◆ **Prompt**
Look below for the lines from the one with "para lhe proporcionar" to the one with "22 JULHO 2026", and copy exactly those lines, both ends included.

◆ **Data provided**
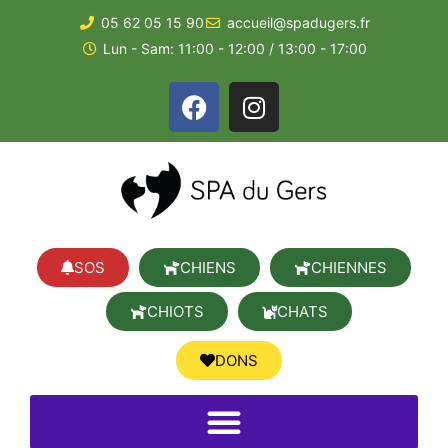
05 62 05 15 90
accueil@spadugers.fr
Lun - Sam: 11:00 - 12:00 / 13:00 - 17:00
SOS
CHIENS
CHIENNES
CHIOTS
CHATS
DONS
...
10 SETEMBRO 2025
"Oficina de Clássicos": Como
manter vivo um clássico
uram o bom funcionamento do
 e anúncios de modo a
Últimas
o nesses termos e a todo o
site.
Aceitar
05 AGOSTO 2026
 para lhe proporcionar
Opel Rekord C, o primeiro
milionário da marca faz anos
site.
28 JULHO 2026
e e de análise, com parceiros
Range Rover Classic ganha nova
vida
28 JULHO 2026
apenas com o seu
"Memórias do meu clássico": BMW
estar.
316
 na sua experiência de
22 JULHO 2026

◆ **Exercise solution**
 para lhe proporcionar
Opel Rekord C, o primeiro
milionário da marca faz anos
site.
28 JULHO 2026
e e de análise, com parceiros
Range Rover Classic ganha nova
vida
28 JULHO 2026
apenas com o seu
"Memórias do meu clássico": BMW
estar.
316
 na sua experiência de
22 JULHO 2026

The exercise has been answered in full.